Election day unlikely to transform Congress

Because the two major parties are heading into the 2002 midterm elections very evenly matched, each race is unusually important. Less than two years ago, 110 million votes were cast for president, but the final outcome hinged on the votes of just 537 Floridians. The 2000 election resulted in a Senate that was split 50-50 (a division that became 50-49-1 when James M. Jeffords of Vermont defected from the Republican Party to become an independent) and a House in which the Republican edge narrowed to 51 percent. Polls show Americans split evenly in their own party identification, giving the Republican and the Democratic parties roughly 45 percent support each. Other than control of the White House, the one notable exception to this partisan equilibrium is in governorships, where Republicans enjoy a 27-21 advantage.

The political environment appears as level as the underlying strengths of the two parties. Although Democrats appeared to be on the verge of opening up a substantial advantage late last summer, and Republicans opened up big leads immediately after the Sept. 11 attacks, today the terrain doesn't favor either party.

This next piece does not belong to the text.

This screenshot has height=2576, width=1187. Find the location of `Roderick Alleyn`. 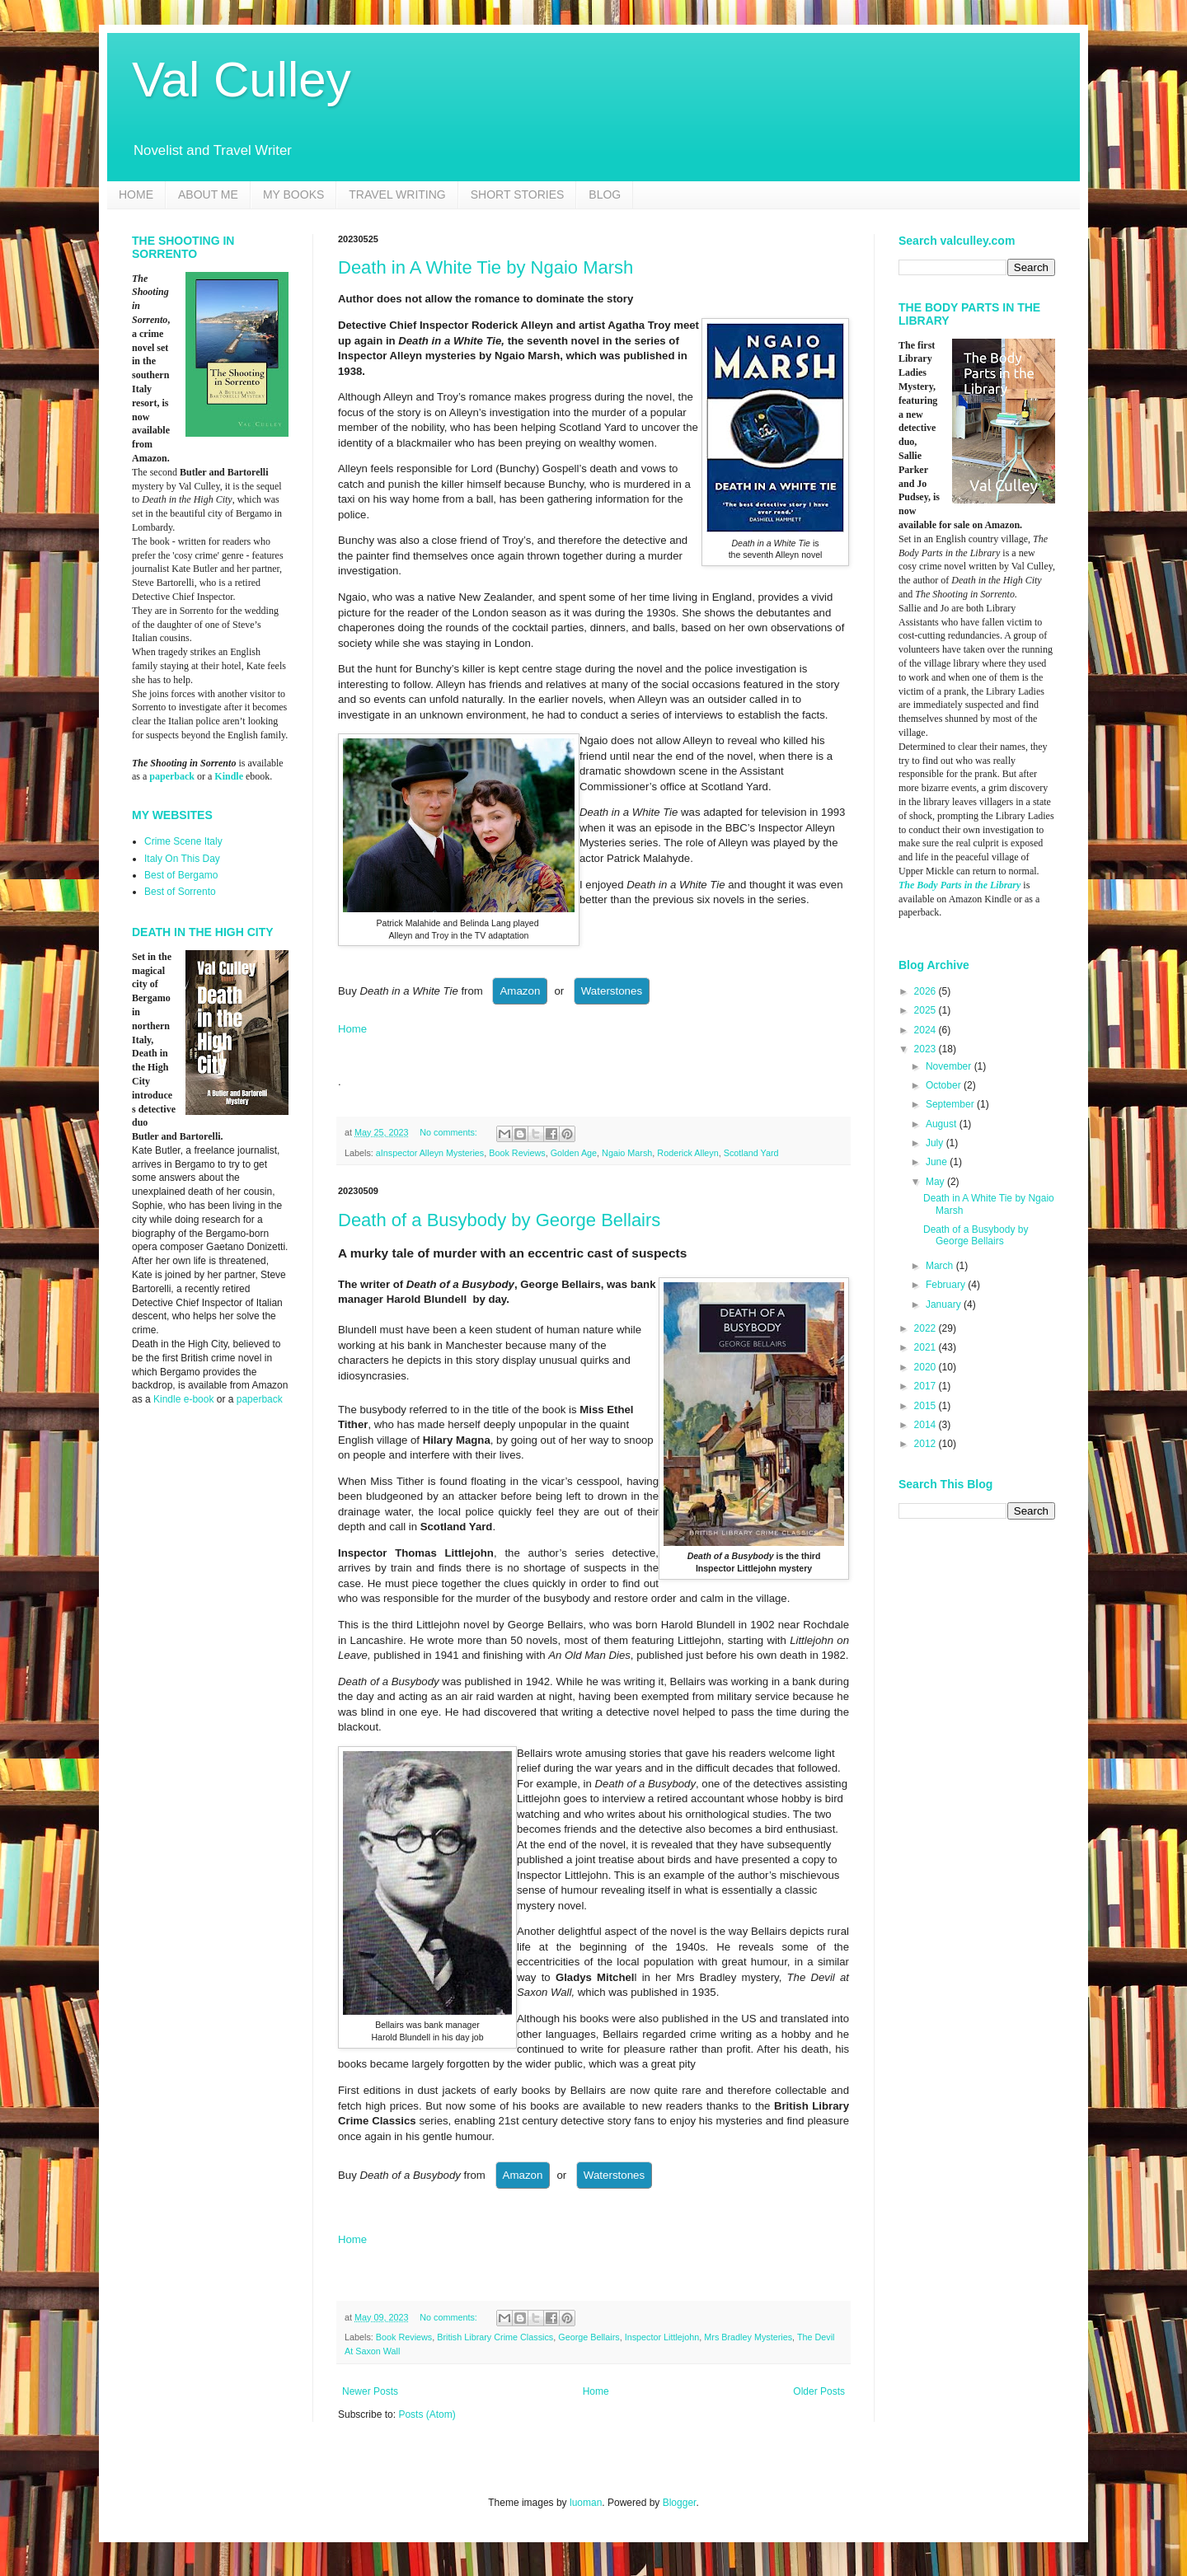 Roderick Alleyn is located at coordinates (687, 1153).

President Bush's job-approval ratings have declined a bit but remain high, around 74 percent. Yet his strength no longer seems to be translating into an advantage for GOP candidates whose names will be on the ballot in November. On the other hand, the erosion in Bush's popularity is not boosting Democratic fortunes.

So, what are the parties' prospects? Republicans retain a clear advantage in the fight for control of the House. And Democrats seem destined to score healthy gains among the governorships. The biggest question is whether Democrats can hang on to their one-seat Senate majority.

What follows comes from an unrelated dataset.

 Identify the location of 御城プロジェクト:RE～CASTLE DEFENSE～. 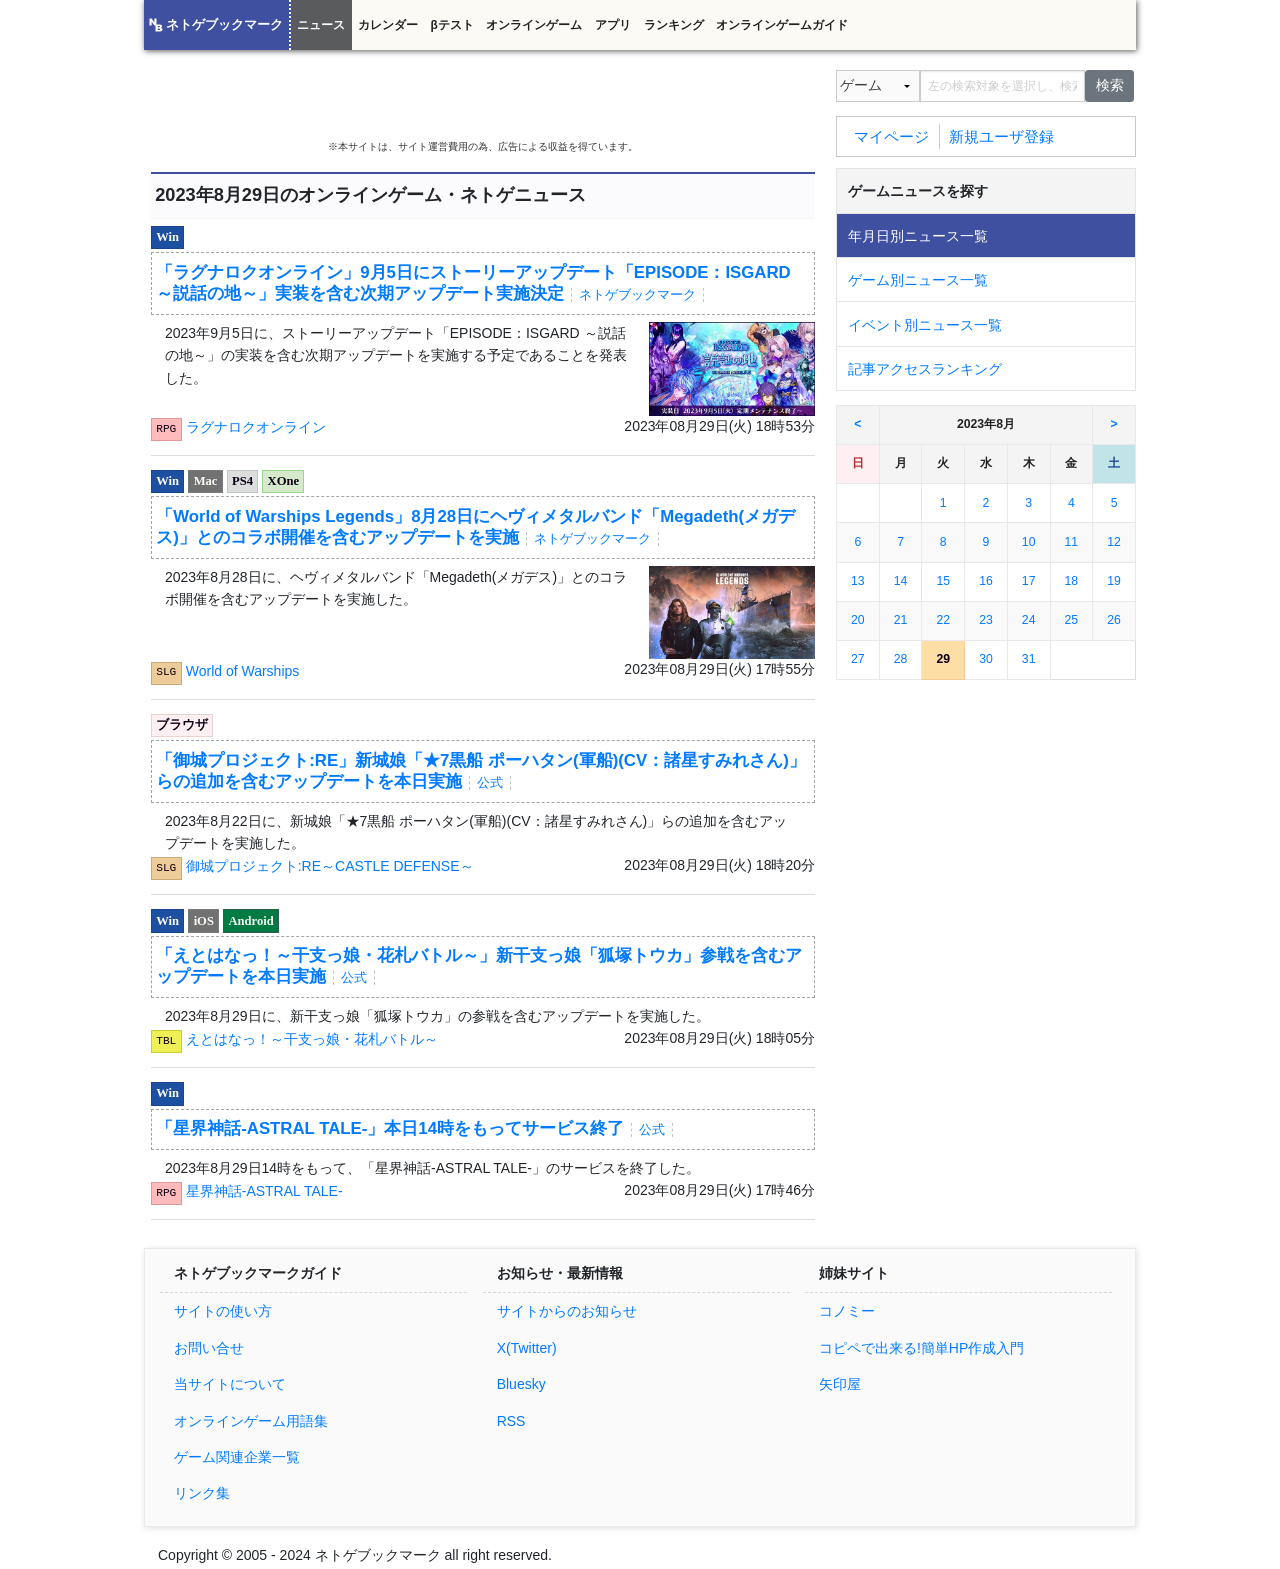 (330, 866).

For months, the parties had very similar numbers of Senate seats in jeopardy. Three Democratic incumbents were in toss-up races: Jean Carnahan of Missouri, Timothy P. Johnson of South Dakota, and Paul Wellstone of Minnesota. And three Republican incumbents also looked quite vulnerable: Wayne Allard of Colorado, Tim Hutchinson of Arkansas, and Bob Smith of New Hampshire.

Three other Democratic senators faced tough challenges but still had an advantage--Max Cleland of Georgia, Tom Harkin of Iowa, and Mary L. Landrieu of Louisiana. And Republicans held similarly competitive open Senate seats in North Carolina, Texas, and South Carolina.

But in recent months, the Senate picture has shifted. In Tennessee, incumbent Fred Thompson opted to retire, creating a fourth Republican open seat and putting it in play. (Democrats have no open seats.) Also, the competitiveness of the Louisiana race is now questioned because one Republican contender dropped out and the remaining one, Rep. John Cooksey, is struggling. Polls show that Landrieu's lead is stronger than ever.

Third, while expectations had been high that Rep. Greg Ganske would give Harkin a tough fight in Iowa, Ganske's campaign has been slow to get off the ground. Finally, three polls taken before Dallas Mayor Ron Kirk won the April 9 Democratic runoff election in Texas showed Kirk doing well against state Attorney General John Cornyn, the GOP nominee. When Sen. Phil Gramm of Texas announced his retirement, few observers expected Democrats to have a real shot at his seat, but that race will likely be very close. Together, these factors give Democrats a bit of an edge in the Senate.

In the House, while Republicans have not scored the big gains from redistricting that they had predicted, the new maps have reduced the number of competitive seats to the point where neither side has much of an opportunity for gaining many seats. With Republicans holding on to a slim majority, that works in their favor. The Democrats' fight is not hopeless, but it's decidedly uphill.

In the governorships, the view that Republicans, who have 23 seats at stake this year to only 11 for Democrats, can only go down is absolutely correct. Republicans are paying the price for having a great 1994 and keeping so many governorships in 1998. Now, with a dozen GOP-held governorships open, the Republicans will have to fight to keep their losses to a minimum.

With six months to go before Election Day, the Republicans have a decisive edge in their fight to keep the House. The Democrats, meanwhile, have a slight edge in their fight to keep the Senate and have a strong chance to at least pull even with the GOP in control of governorships.